Kein Interesse

Kein Interesse

Heute hatte ich ein langes Gespräch mit einer Therapeutin meines Sohnes. Alle paar Monate muss ein Test gemacht werden, der seine Entwicklungsschritte aufzeigt. Und heute war der Termin für die Auswertung des letzten Tests. Da wir uns schon länger kennen und auch ein sehr gutes Verhältnis zueinander haben, werden dabei auch mal Dinge ausgetauscht, die sicherlich nicht mit jedem Elternteil besprochen werden. Ich bekomme zusätzliche Tipps für die Förderung oder wir besprechen auch einmal private Dinge.

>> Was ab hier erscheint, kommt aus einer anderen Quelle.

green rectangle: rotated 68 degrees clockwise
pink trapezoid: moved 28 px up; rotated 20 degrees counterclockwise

Automatisch kamen wir auf das „Elend“ mancher Kinder zu sprechen. Denn heute saß wieder so ein kleines „Elend“ im Wartezimmer, das man einfach nur mal ganz fest in den Arm nehmen möchte um zu drücken. Einfach nur, um diesem Kind auch mal ein wenig Nähe und Wärme zu geben. Denn von Seiten der Mutter war da leider nichts zu holen. Die saß da und telefonierte mit ihrer Freundin. Das Kind saß daneben und schaute mir und meinem Sohn sehnsüchtig zu, wie wir spielten. Draußen hatte es fürchterlich geregnet. Das Kind war nass. Normalerweise zieht man dann die nassen Sachen aus. So mache ich das auf jeden Fall. Diese Mutti sah das wohl anders. Nach einer Weile fragte ich das Kind, ob es nicht mit uns mitspielen möchte. Die Augen leuchteten… Für mich war es nur ein kleiner Schritt, für das Kind sicherlich ein großes Erlebnis.

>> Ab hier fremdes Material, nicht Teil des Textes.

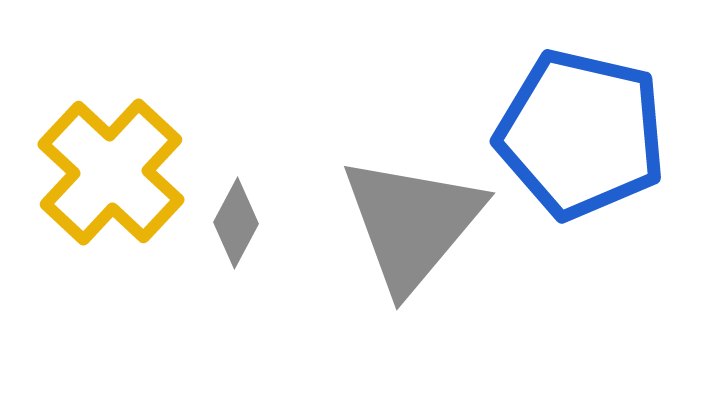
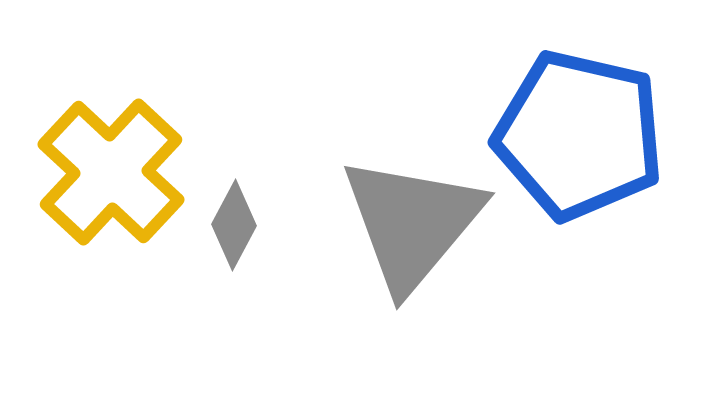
blue pentagon: moved 2 px left, 1 px down
gray diamond: moved 2 px left, 2 px down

Als ich dies mit der Therapeutin besprach, erzählte sie mir, dass da von Seiten der Mutter wirklich nichts zu erwarten wäre. Null Interesse am Kind und an dieser Förderung. Weitere Therapien, wie zum Beispiel Logopädie, würden nicht gemacht. Für die Mutter zu stressig. Die Termine bei der Frühförderung nimmt sie auch nur sporadisch wahr. Mal kommt sie – mal eben nicht. Eine Nachfrage, was mit dem Kind gemacht wurde? Fehlanzeige. Interesse, zu Hause weiter zu fördern? Nicht vorhanden. Und wenn das Kind therapiert wird, geht sie. Im Wartezimmer warten? Warum denn? Lieber geht sie Rauchen oder Kaffee trinken mit ihrer Freundin. Ich würde nie mein Kind alleine irgendwo zurück lassen. Das habe ich ihm versprochen und das ist ihm auch ganz wichtig. Zu wissen, das Mutti in der Nähe ist.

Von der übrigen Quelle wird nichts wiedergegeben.